** AVAILABLE DATA follows **

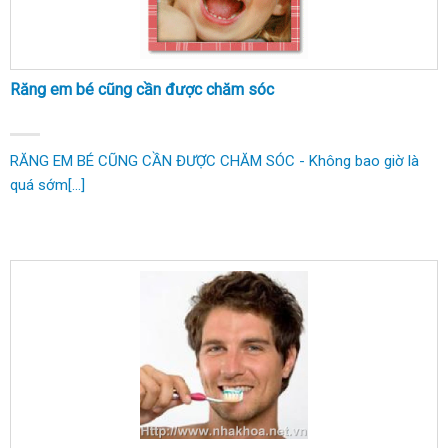
Răng em bé cũng cần được chăm sóc
RĂNG EM BÉ CŨNG CẦN ĐƯỢC CHĂM SÓC - Không bao giờ là
quá sớm[...]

** End of AVAILABLE DATA **

WHAT THE TASK ASKS: A word-for-word repetition of the data above, without pictures, is the expected answer.

REPLY TO THE EXERCISE:
Răng em bé cũng cần được chăm sóc
RĂNG EM BÉ CŨNG CẦN ĐƯỢC CHĂM SÓC - Không bao giờ là
quá sớm[...]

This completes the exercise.